Por Jesús de Medellín

Bajo el mandato de Pedro Sánchez, España ha atravesado una concatenación de crisis que, lejos de ser gestionadas con visión de Estado, han puesto de manifiesto una preocupante falta de rumbo político y estratégico. La pandemia de la COVID-19 golpeó duramente, y aunque la magnitud del reto era global, la improvisación y el uso partidista de las decisiones dejaron cicatrices profundas.

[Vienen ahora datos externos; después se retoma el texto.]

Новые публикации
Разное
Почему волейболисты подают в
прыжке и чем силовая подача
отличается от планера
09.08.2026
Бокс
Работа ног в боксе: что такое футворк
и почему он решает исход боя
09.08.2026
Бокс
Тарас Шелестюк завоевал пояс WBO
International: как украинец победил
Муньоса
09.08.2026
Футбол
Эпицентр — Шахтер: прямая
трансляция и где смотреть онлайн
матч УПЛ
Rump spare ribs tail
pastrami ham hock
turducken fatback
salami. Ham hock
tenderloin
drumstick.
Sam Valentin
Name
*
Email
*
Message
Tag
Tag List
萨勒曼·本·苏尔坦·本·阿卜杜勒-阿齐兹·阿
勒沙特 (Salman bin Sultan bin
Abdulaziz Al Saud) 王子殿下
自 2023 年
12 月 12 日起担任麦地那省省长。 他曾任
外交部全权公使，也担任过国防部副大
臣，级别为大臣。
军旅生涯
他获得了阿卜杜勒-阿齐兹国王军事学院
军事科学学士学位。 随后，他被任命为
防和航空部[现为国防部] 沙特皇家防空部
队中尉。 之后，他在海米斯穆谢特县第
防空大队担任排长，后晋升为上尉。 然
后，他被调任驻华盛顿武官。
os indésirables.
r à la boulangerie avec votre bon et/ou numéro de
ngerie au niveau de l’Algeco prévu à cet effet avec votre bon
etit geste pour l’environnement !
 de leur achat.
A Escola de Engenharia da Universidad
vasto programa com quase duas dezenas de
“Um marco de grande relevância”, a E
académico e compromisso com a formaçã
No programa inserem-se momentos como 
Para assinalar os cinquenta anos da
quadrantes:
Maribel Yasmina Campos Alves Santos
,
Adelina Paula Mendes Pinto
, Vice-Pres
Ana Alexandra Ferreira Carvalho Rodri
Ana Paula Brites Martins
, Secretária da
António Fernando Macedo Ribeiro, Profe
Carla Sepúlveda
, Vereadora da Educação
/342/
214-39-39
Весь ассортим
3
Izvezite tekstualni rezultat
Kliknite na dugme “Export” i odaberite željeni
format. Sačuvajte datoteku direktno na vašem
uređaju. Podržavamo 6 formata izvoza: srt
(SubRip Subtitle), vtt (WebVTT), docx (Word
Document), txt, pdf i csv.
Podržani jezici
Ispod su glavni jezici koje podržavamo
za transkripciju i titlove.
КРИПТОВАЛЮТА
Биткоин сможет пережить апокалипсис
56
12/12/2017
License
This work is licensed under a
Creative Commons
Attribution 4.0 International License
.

Apenas recuperados, llegaron la DANA y las olas de incendios que hoy abrasan nuestro territorio “por los cuatro costados”. Mientras tanto, la política migratoria ha entrado en un terreno de descontrol: fronteras saturadas, centros colapsados y una sensación de abandono en zonas especialmente sensibles como Ceuta y Melilla.

Pero quizá el capítulo más preocupante es la creciente pérdida de peso de España en la zona estratégica del Estrecho. Marruecos ha jugado con astucia sus cartas, fortaleciendo el puerto de Tánger Med hasta eclipsar al de Algeciras. Desde que Sánchez llegó a La Moncloa, Rabat no solo ha ganado terreno económico y logístico, sino que lo ha hecho con una diplomacia firme y una política portuaria que contrasta con la pasividad española.

Ceuta, punto neurálgico y puerta de Europa, está pagando caro esta dejadez. El flujo comercial que antes encontraba en el Campo de Gibraltar su canal natural, ahora se redirige hacia Marruecos, debilitando el tejido económico local y erosionando nuestra influencia en una de las áreas más sensibles de nuestra geopolítica.

España no puede permitirse un liderazgo que se limite a gestionar emergencias sin un plan de futuro. Mientras Rabat avanza con una estrategia clara, nosotros retrocedemos entre crisis mal resueltas. Y si no se corrige el rumbo, el mapa del Estrecho en la próxima década podría dibujar una España irrelevante y un Marruecos dominante.